**WHAT THIS TASK INVOLVES**
Could you give the records below again exactly, without the pictures?

---------- DATA UNDER STUDY ----------

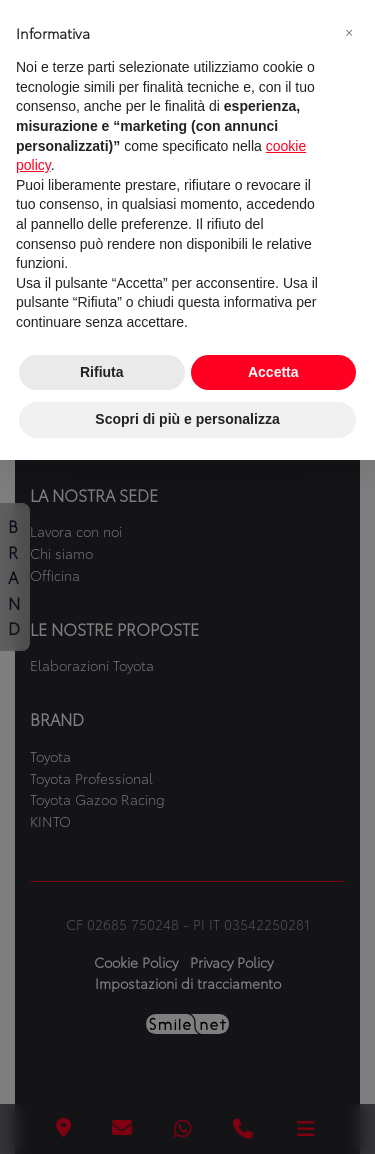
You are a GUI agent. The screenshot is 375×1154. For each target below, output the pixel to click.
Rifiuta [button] (102, 372)
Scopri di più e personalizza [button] (187, 419)
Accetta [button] (273, 372)
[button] (349, 32)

----------

**ANSWER TO THIS PROBLEM**
You are a GUI agent. The screenshot is 375×1154. For each target below, output the pixel to click.
Rifiuta [button] (102, 372)
Scopri di più e personalizza [button] (187, 419)
Accetta [button] (273, 372)
[button] (349, 32)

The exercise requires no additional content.